WHAT TO WORK ON
Copy, word for word, the lines below from the one containing "der mindern" up to and including the one containing "регистрации домена.", with pictures left out.

SUPPLIED DATA
------------------------------

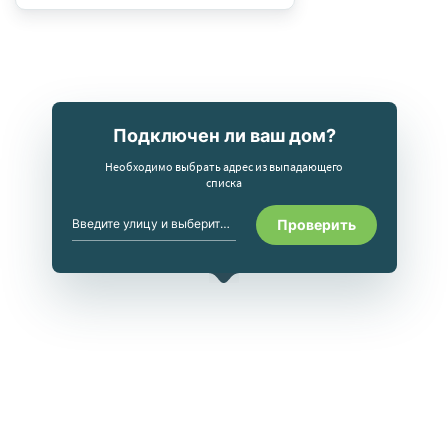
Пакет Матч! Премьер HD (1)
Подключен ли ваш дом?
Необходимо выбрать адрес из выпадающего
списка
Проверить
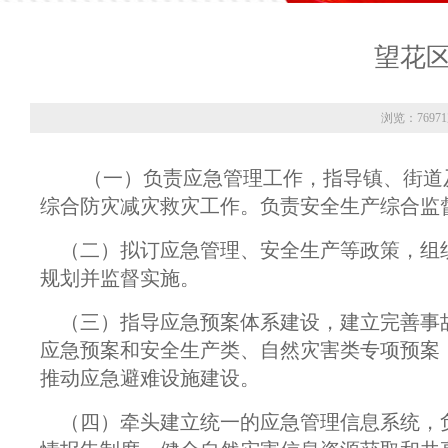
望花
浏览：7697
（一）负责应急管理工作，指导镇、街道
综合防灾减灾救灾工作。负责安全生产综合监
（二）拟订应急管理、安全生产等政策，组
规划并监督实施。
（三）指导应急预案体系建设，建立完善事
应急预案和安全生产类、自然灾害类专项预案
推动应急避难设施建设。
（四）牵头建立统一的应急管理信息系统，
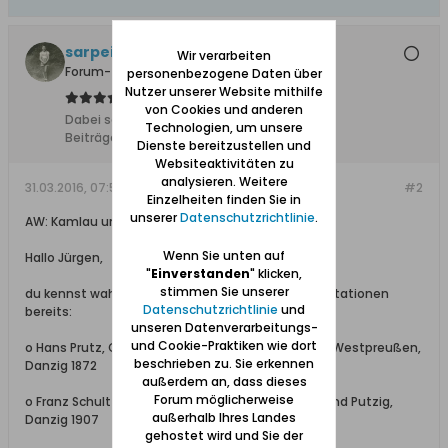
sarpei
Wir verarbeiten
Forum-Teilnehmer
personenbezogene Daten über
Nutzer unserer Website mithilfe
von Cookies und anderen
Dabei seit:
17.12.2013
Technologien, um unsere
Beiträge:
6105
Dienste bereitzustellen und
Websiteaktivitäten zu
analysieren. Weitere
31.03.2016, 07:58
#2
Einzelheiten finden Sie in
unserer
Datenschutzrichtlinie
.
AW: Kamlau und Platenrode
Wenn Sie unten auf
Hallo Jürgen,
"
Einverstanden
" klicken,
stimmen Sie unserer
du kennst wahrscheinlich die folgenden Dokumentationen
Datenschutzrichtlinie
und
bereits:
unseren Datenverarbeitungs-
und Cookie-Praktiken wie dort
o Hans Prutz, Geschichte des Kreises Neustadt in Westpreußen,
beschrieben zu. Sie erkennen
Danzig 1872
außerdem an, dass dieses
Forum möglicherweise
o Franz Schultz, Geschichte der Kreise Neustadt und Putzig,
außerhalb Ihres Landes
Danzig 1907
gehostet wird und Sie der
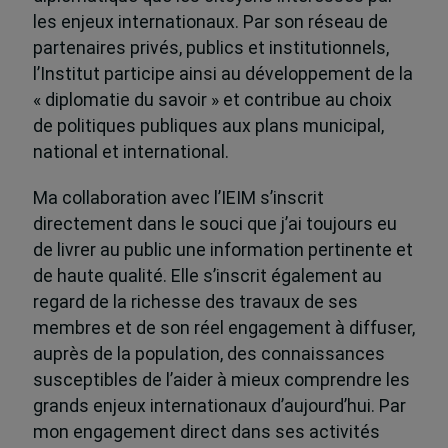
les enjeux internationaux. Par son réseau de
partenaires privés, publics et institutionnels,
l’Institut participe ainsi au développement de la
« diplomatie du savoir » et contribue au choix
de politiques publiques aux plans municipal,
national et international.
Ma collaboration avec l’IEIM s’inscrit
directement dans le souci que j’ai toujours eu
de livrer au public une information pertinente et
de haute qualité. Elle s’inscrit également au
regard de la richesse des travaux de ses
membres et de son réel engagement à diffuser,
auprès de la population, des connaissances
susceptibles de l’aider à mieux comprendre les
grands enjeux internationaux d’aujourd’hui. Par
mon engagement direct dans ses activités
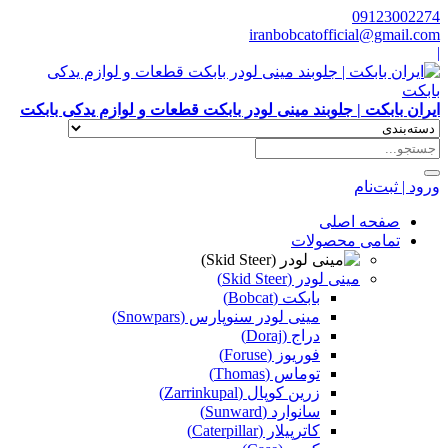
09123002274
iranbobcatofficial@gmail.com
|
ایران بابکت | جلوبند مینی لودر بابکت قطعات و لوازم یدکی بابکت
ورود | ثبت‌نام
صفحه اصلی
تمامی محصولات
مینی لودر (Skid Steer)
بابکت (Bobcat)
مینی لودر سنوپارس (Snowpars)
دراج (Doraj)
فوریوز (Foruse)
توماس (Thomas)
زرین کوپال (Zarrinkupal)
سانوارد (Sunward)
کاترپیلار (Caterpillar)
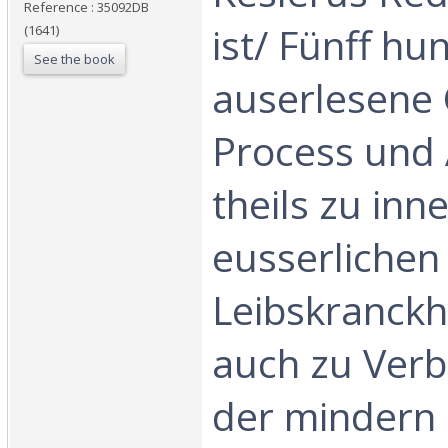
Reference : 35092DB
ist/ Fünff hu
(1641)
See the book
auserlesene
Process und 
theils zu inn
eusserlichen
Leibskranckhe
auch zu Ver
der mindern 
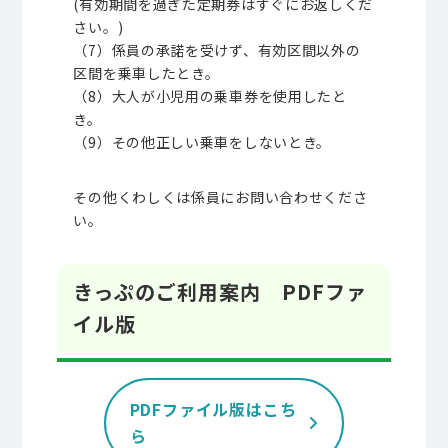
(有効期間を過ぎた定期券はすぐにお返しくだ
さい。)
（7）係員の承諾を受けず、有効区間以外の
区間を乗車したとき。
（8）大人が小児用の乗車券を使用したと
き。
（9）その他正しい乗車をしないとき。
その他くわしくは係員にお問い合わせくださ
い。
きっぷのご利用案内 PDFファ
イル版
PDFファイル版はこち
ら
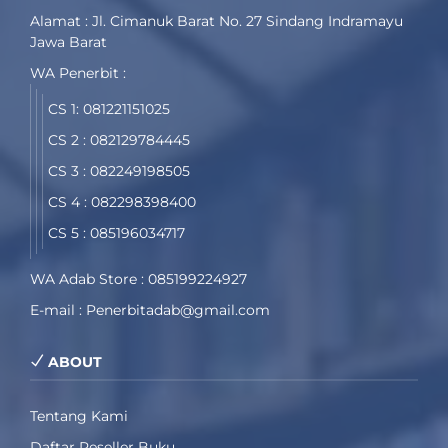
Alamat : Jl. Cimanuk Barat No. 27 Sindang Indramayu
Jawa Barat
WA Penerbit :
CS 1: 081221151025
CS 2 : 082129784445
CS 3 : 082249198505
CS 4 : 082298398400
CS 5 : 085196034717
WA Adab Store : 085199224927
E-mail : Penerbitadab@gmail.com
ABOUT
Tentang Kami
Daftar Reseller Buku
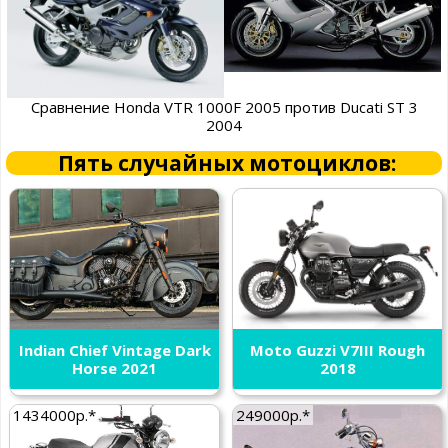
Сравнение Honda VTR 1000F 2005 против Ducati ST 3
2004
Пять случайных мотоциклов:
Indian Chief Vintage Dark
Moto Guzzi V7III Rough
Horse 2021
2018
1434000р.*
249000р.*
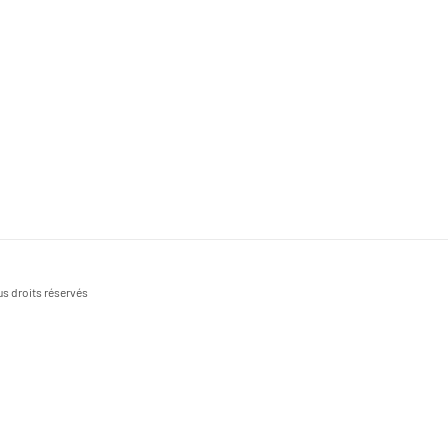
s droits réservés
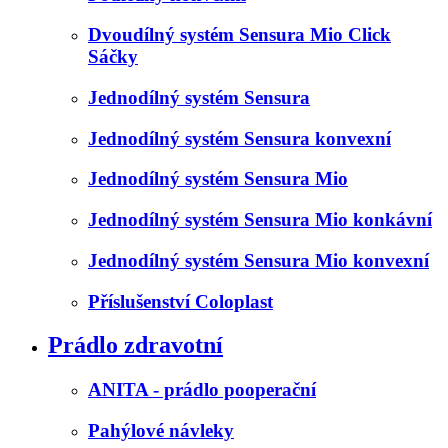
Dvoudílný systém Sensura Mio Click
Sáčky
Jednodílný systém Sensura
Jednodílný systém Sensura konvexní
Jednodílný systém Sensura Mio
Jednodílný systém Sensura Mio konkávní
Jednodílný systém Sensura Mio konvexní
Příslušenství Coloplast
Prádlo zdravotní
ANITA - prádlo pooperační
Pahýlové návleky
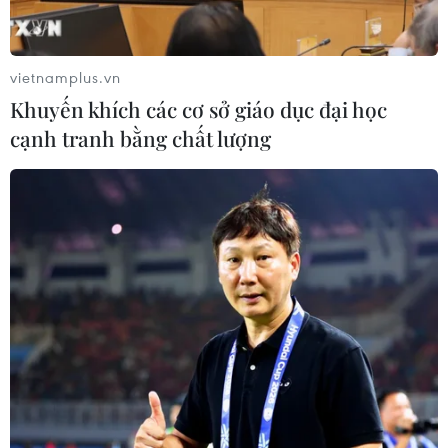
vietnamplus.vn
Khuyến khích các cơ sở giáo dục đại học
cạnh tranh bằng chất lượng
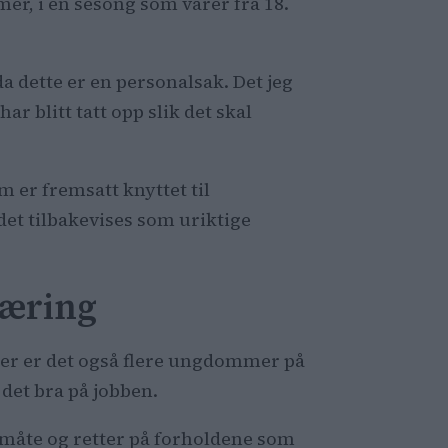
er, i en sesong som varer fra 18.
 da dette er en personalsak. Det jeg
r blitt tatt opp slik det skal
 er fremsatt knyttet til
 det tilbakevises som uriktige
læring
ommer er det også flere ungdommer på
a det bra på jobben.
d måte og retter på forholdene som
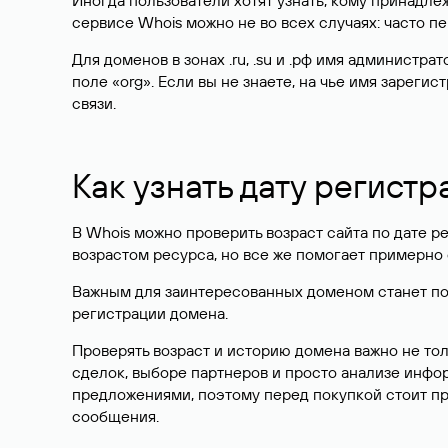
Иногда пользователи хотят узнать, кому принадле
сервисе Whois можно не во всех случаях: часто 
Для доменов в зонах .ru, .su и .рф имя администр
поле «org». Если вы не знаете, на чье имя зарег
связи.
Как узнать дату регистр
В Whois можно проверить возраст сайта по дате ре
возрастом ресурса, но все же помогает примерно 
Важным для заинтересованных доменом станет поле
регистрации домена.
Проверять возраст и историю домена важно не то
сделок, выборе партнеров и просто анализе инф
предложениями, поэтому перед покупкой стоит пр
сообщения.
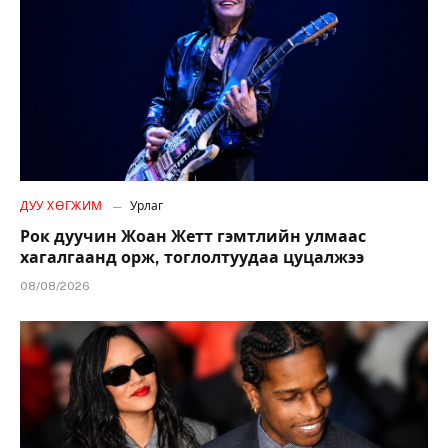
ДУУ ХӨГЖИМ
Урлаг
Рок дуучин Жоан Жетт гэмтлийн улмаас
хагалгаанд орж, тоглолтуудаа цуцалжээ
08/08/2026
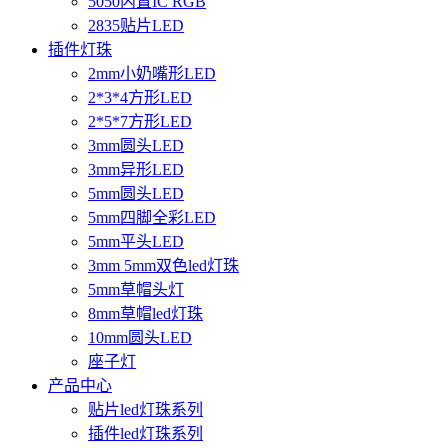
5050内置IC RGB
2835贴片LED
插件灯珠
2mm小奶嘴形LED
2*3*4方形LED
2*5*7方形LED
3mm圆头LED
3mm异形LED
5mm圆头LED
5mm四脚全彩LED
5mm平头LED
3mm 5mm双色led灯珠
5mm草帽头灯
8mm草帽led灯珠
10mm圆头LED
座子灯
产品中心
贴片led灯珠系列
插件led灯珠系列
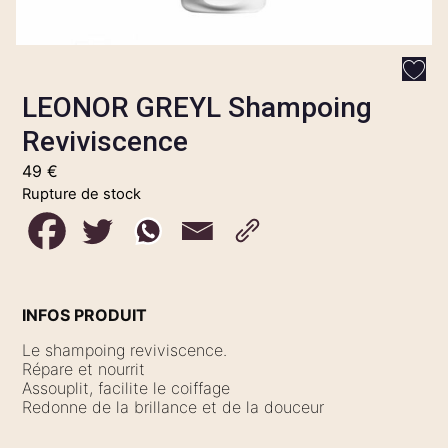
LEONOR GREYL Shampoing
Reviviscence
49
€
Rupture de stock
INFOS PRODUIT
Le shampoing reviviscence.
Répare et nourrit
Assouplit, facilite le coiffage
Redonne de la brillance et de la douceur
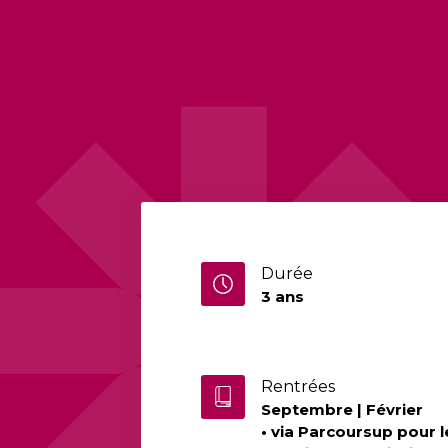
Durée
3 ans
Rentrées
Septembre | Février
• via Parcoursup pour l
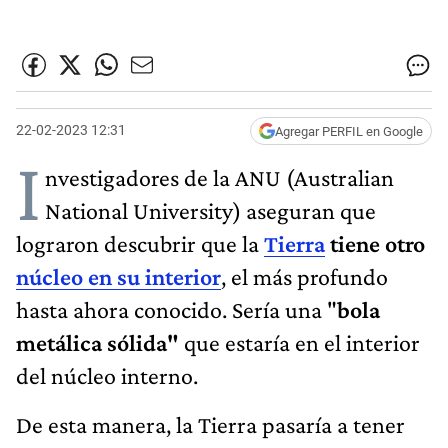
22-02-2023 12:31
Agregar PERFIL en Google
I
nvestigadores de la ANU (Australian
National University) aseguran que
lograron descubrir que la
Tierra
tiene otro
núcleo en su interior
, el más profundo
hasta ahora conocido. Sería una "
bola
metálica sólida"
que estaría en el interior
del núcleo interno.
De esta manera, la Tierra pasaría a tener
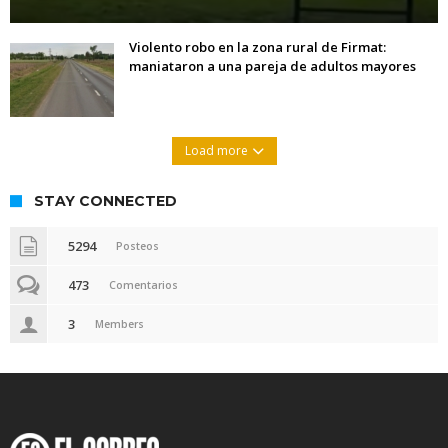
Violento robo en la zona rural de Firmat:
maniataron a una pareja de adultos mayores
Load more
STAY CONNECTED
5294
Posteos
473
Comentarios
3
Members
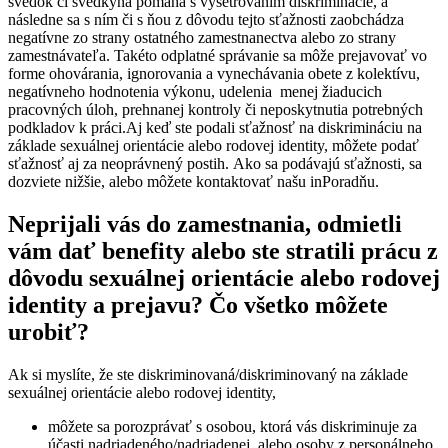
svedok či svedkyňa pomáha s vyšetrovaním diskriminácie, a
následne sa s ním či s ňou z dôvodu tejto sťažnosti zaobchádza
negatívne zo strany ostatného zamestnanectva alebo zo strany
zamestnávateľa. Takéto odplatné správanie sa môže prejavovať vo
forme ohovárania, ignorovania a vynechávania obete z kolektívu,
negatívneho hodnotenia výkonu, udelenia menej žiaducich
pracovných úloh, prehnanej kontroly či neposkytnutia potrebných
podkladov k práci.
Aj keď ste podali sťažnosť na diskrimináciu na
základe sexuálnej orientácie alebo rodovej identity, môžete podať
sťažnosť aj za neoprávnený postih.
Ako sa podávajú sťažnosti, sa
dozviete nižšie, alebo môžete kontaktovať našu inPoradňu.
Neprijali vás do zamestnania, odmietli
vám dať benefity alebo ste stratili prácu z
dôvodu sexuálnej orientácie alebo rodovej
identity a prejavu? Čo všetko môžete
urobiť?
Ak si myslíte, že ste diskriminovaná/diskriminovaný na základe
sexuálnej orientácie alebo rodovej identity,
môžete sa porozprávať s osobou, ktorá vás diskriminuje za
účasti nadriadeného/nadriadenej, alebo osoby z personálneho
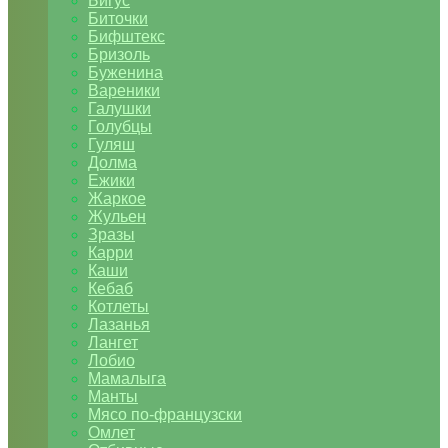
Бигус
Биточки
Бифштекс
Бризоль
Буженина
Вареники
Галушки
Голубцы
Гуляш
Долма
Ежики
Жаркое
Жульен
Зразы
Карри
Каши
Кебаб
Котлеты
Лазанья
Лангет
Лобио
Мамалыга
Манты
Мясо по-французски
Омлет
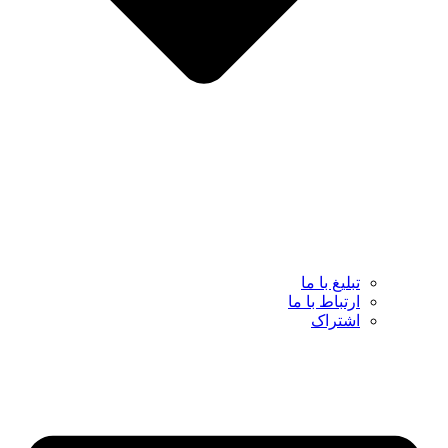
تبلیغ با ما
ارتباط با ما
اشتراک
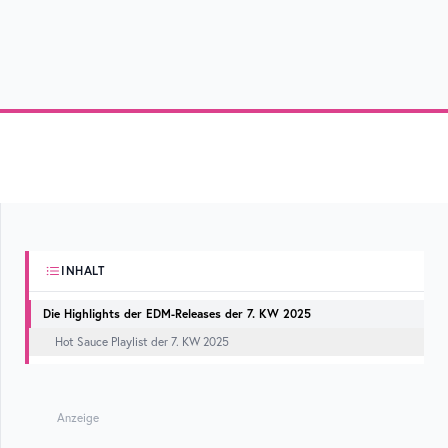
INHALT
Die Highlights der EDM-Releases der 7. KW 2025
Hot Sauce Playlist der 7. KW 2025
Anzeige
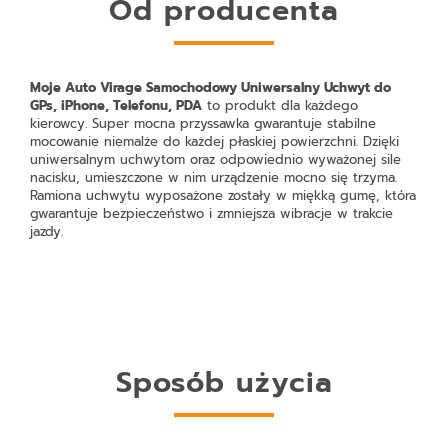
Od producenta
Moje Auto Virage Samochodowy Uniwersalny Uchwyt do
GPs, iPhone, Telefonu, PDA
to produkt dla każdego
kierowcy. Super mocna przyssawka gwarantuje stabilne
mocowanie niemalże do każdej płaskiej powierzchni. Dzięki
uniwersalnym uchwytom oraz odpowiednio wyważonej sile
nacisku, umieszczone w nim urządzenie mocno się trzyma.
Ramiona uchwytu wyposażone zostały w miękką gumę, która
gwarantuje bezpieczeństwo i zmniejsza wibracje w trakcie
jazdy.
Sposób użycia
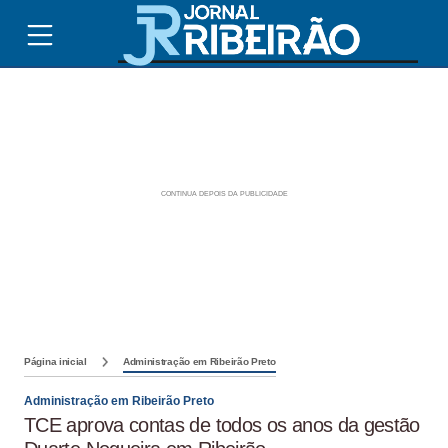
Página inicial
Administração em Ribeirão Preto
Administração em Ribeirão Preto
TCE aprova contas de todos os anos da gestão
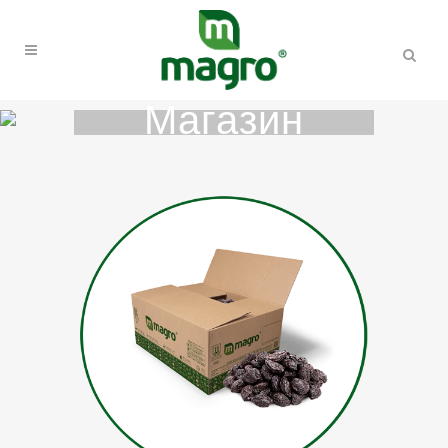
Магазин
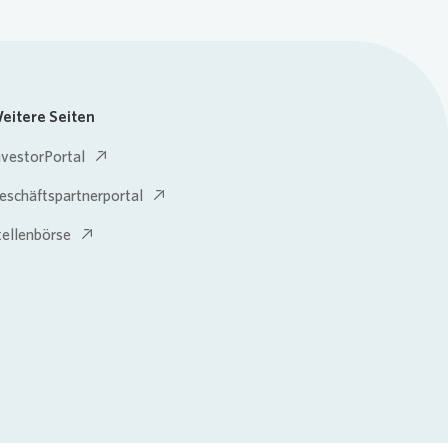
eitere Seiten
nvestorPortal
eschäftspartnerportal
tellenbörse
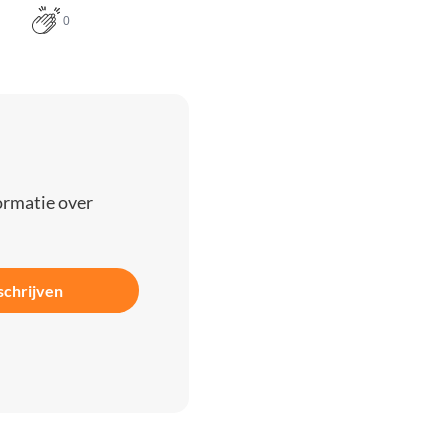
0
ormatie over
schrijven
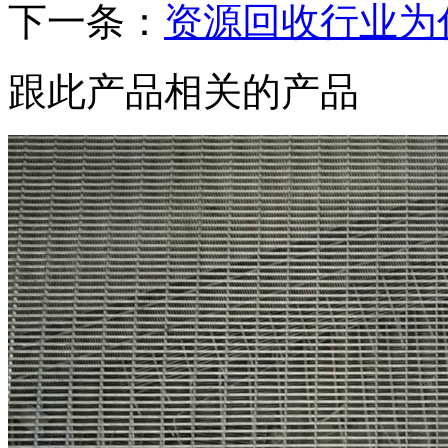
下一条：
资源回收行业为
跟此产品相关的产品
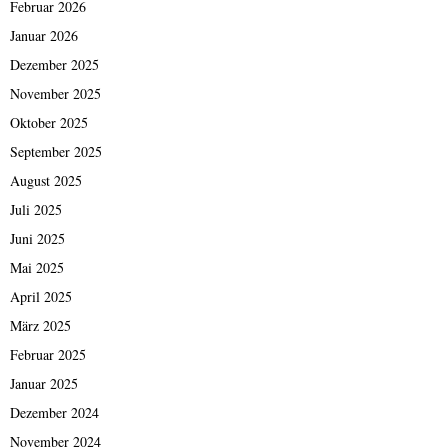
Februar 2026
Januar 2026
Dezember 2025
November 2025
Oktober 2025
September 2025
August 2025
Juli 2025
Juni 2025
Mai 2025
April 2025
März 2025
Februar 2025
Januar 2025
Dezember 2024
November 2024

------------------------------

FINISHED TASK
der mindern 
(有効期間を過ぎた定期券はすぐにお返しくだ
さい。)
（7）係員の承諾を受けず、有効区間以外の
区間を乗車したとき。
（8）大人が小児用の乗車券を使用したと
き。
（9）その他正しい乗車をしないとき。
その他くわしくは係員にお問い合わせくださ
い。
きっぷのご利用案内 PDFファ
イル版
PDFファイル版はこち
ら
Alamat : Jl. Cimanuk Barat No. 27 Sindang Indramayu
Jawa Barat
WA Penerbit :
CS 1: 081221151025
CS 2 : 082129784445
CS 3 : 082249198505
CS 4 : 082298398400
CS 5 : 085196034717
WA Adab Store : 085199224927
E-mail : Penerbitadab@gmail.com
ABOUT
Tentang Kami
Daftar Reseller Buku
Сравнение Honda VTR 1000F 2005 против Ducati ST 3
2004
Пять случайных мотоциклов:
Indian Chief Vintage Dark
Moto Guzzi V7III Rough
Horse 2021
2018
1434000р.*
249000р.*
s droits réservés
Dvoudílný systém Sensura Mio Click
Sáčky
Jednodílný systém Sensura
Jednodílný systém Sensura konvexní
Jednodílný systém Sensura Mio
Jednodílný systém Sensura Mio konkávní
Jednodílný systém Sensura Mio konvexní
Příslušenství Coloplast
Prádlo zdravotní
ANITA - prádlo pooperační
Pahýlové návleky
vietnamplus.vn
Khuyến khích các cơ sở giáo dục đại học
cạnh tranh bằng chất lượng
er, i en sesong som varer fra 18.
 da dette er en personalsak. Det jeg
r blitt tatt opp slik det skal
 er fremsatt knyttet til
 det tilbakevises som uriktige
læring
ommer er det også flere ungdommer på
a det bra på jobben.
d måte og retter på forholdene som
Иногда пользователи хотят узнать, кому принадле
сервисе Whois можно не во всех случаях: часто 
Для доменов в зонах .ru, .su и .рф имя администр
поле «org». Если вы не знаете, на чье имя зарег
связи.
Как узнать дату регистр
В Whois можно проверить возраст сайта по дате ре
возрастом ресурса, но все же помогает примерно 
Важным для заинтересованных доменом станет поле
регистрации домена.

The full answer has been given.